(Beginning of GIVEN INFORMATION)
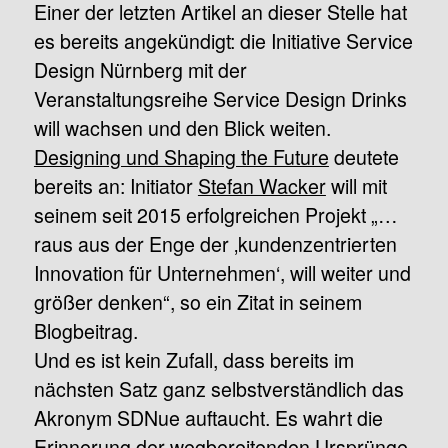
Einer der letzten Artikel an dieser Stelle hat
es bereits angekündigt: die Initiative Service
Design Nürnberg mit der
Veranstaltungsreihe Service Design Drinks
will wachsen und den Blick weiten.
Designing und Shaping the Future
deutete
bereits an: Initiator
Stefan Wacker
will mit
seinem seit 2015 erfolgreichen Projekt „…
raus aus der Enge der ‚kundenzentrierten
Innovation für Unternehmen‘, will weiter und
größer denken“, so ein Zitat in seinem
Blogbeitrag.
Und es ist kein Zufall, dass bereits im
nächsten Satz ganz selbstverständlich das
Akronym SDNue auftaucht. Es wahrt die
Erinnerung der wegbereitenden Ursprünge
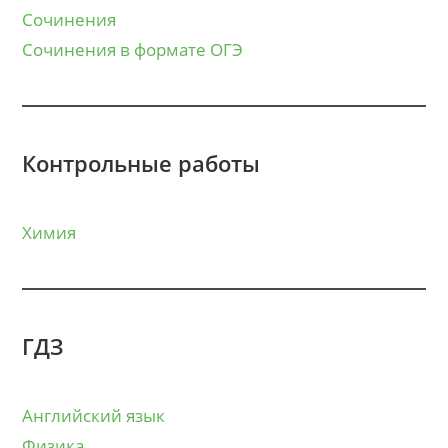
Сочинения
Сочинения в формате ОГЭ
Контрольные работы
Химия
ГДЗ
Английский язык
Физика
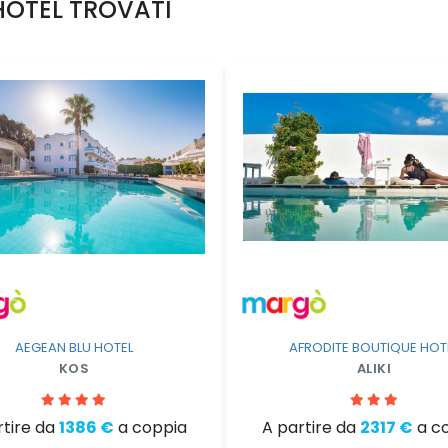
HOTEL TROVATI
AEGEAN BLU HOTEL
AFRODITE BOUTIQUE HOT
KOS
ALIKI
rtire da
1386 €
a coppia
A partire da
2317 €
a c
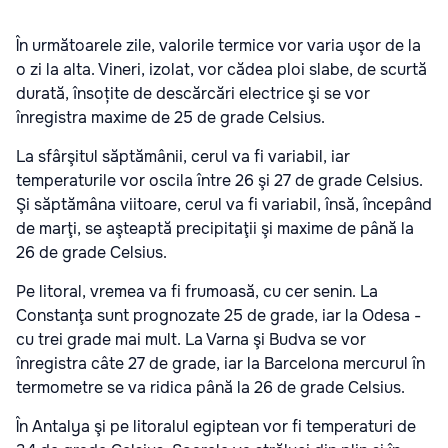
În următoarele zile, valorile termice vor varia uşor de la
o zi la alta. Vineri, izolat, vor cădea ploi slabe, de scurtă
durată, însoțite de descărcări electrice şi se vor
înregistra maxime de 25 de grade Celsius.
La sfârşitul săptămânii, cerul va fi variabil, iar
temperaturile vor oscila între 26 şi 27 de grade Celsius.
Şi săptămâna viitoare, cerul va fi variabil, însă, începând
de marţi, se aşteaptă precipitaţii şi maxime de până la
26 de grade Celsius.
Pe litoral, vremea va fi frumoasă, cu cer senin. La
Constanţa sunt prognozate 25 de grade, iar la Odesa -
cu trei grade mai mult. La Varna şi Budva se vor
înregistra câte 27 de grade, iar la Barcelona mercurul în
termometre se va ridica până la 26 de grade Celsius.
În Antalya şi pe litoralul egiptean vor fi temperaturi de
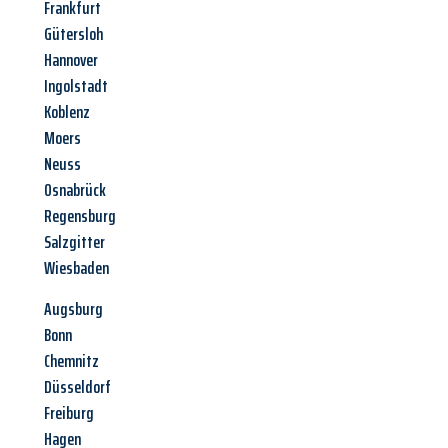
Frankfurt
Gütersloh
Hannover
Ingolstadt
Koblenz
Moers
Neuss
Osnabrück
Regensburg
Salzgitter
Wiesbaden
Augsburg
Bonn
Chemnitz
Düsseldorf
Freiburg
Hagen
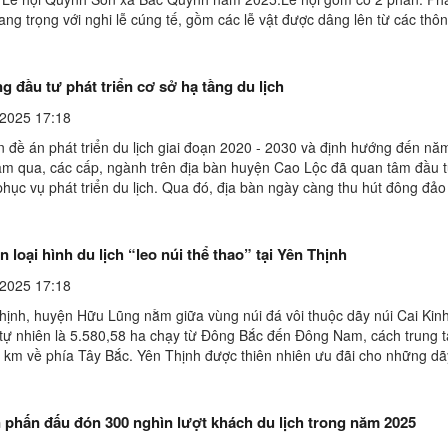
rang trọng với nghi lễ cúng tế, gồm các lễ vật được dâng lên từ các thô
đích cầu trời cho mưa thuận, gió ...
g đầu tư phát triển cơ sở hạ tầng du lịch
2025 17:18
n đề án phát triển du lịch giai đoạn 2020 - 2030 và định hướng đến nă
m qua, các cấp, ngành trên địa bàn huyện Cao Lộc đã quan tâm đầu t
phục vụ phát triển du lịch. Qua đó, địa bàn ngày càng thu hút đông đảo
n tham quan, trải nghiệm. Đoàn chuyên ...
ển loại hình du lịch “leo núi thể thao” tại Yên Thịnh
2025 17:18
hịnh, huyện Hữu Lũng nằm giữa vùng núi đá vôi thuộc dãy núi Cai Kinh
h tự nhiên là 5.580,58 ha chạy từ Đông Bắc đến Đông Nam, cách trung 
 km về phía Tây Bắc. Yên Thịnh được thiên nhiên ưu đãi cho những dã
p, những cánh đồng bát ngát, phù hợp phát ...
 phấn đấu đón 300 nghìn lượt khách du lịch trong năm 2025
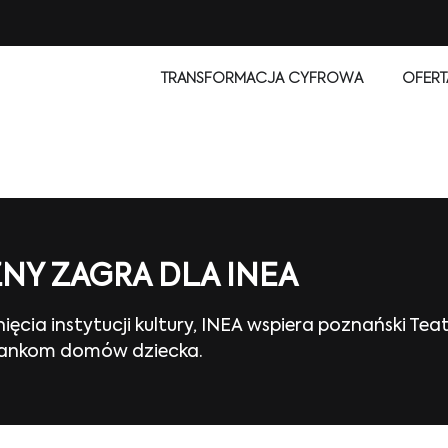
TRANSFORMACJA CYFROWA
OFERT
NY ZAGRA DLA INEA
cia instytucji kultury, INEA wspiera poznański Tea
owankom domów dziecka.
(End of GIVEN INFORMATION)
● TASK TO COMPLETE: The copy you give must repeat each record character for character, but it must not include the pictures.

● WRITTEN SOLUTION:
Einer der letzten Artikel an dieser Stelle hat
es bereits angekündigt: die Initiative Service
Design Nürnberg mit der
Veranstaltungsreihe Service Design Drinks
will wachsen und den Blick weiten.
Designing und Shaping the Future
deutete
bereits an: Initiator
Stefan Wacker
will mit
seinem seit 2015 erfolgreichen Projekt „…
raus aus der Enge der ‚kundenzentrierten
Innovation für Unternehmen‘, will weiter und
größer denken“, so ein Zitat in seinem
Blogbeitrag.
Und es ist kein Zufall, dass bereits im
nächsten Satz ganz selbstverständlich das
Akronym SDNue auftaucht. Es wahrt die
Erinnerung der wegbereitenden Ursprünge
Сочинения
Сочинения в формате ОГЭ
Контрольные работы
Химия
ГДЗ
Английский язык
Физика
HOTEL TROVATI
AEGEAN BLU HOTEL
AFRODITE BOUTIQUE HOT
KOS
ALIKI
rtire da
1386 €
a coppia
A partire da
2317 €
a c
În următoarele zile, valorile termice vor varia uşor de la
o zi la alta. Vineri, izolat, vor cădea ploi slabe, de scurtă
durată, însoțite de descărcări electrice şi se vor
înregistra maxime de 25 de grade Celsius.
La sfârşitul săptămânii, cerul va fi variabil, iar
temperaturile vor oscila între 26 şi 27 de grade Celsius.
Şi săptămâna viitoare, cerul va fi variabil, însă, începând
de marţi, se aşteaptă precipitaţii şi maxime de până la
26 de grade Celsius.
Pe litoral, vremea va fi frumoasă, cu cer senin. La
Constanţa sunt prognozate 25 de grade, iar la Odesa -
cu trei grade mai mult. La Varna şi Budva se vor
înregistra câte 27 de grade, iar la Barcelona mercurul în
termometre se va ridica până la 26 de grade Celsius.
În Antalya şi pe litoralul egiptean vor fi temperaturi de
Frankfurt
Gütersloh
Hannover
Ingolstadt
Koblenz
Moers
Neuss
Osnabrück
Regensburg
Salzgitter
Wiesbaden
Augsburg
Bonn
Chemnitz
Düsseldorf
Freiburg
Hagen
rang trọng với nghi lễ cúng tế, gồm các lễ vật được dâng lên từ các thô
đích cầu trời cho mưa thuận, gió ...
g đầu tư phát triển cơ sở hạ tầng du lịch
2025 17:18
n đề án phát triển du lịch giai đoạn 2020 - 2030 và định hướng đến nă
m qua, các cấp, ngành trên địa bàn huyện Cao Lộc đã quan tâm đầu t
phục vụ phát triển du lịch. Qua đó, địa bàn ngày càng thu hút đông đảo
n tham quan, trải nghiệm. Đoàn chuyên ...
ển loại hình du lịch “leo núi thể thao” tại Yên Thịnh
2025 17:18
hịnh, huyện Hữu Lũng nằm giữa vùng núi đá vôi thuộc dãy núi Cai Kinh
h tự nhiên là 5.580,58 ha chạy từ Đông Bắc đến Đông Nam, cách trung 
 km về phía Tây Bắc. Yên Thịnh được thiên nhiên ưu đãi cho những dã
p, những cánh đồng bát ngát, phù hợp phát ...
 phấn đấu đón 300 nghìn lượt khách du lịch trong năm 2025
TRANSFORMACJA CYFROWA
OFERT
NY ZAGRA DLA INEA
cia instytucji kultury, INEA wspiera poznański Tea
owankom domów dziecka.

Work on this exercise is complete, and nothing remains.